Securities Law

Archive for August 2017

Posted on Tuesday, August 29 2017 at 8:59 am by

Second Circuit Clarifies its Post-Salman Position, Affirms Insider Trading Conviction

By Paul Foley and John I. Sanders

On August 23rd, the Second Circuit issued its much-anticipated opinion in U.S. v. Martoma, affirming the 2014 insider trading conviction of S.A.C. Capital Advisors portfolio manager Matthew Martoma.[1] In doing so, it clarified an important point regarding what is required to convict a person who trades on a tip received from an insider. We believe this decision will have an immediate impact on how hedge fund portfolio managers and other investment advisers interact with third party resources.
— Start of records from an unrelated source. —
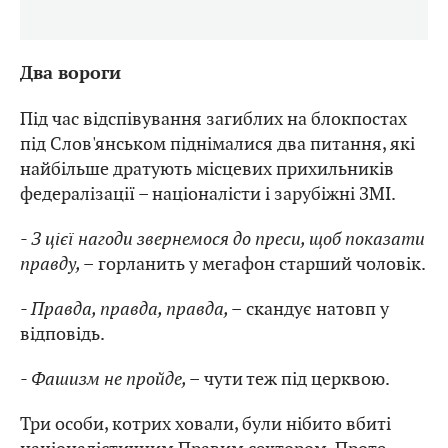
Два вороги
Під час відспівування загиблих на блокпостах
під Слов'янськом піднімалися два питання, які
найбільше дратують місцевих прихильників
федералізації – націоналісти і зарубіжні ЗМІ.
- З цієї нагоди звернемося до преси, щоб показати
правду, –
горланить у мегафон старший чоловік.
- Правда, правда, правда, –
скандує натовп у
відповідь.
- Фашизм не пройде, –
чути теж під церквою.
Три особи, котрих ховали, були нібито вбиті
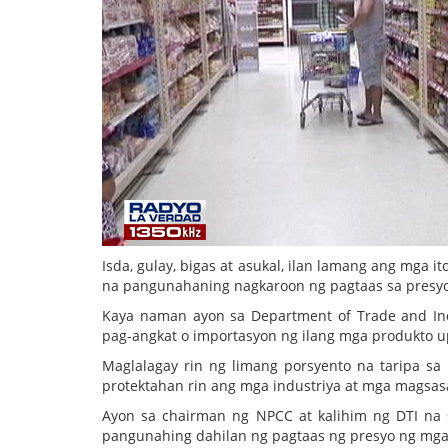
Isda, gulay, bigas at asukal, ilan lamang ang mga i
na pangunahaning nagkaroon ng pagtaas sa presyo
Kaya naman ayon sa Department of Trade and In
pag-angkat o importasyon ng ilang mga produkto 
Maglalagay rin ng limang porsyento na taripa s
protektahan rin ang mga industriya at mga magsas
Ayon sa chairman ng NPCC at kalihim ng DTI na 
pangunahing dahilan ng pagtaas ng presyo ng mga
Section 10(b) of the Securities Exchange Act of 1934[2] and Rule 10b-5[3] promulgated thereunder prohibit insider trading. The basic elements of insider trading are: (i) engaging in a securities transaction, (ii) while in possession of material, non-public information, (iii) in violation of a duty to refrain from doing so.

Under the classic theory of insider trading, a corporate insider trades in shares of his employer while in possession of material, non-public information (e.g., advance notice of a merger). In addition to the classic theory of insider trading, case law has extended the liability to persons who receive tips from insiders (i.e., individuals whose duty to refrain from trading is derived or inherited from the corporate insider’s duty). Thus, not only may insiders be liable for insider trading, but those to whom they pass tips, either directly (tippees) or through others (remote tippees) may be liable if they trade on such tips.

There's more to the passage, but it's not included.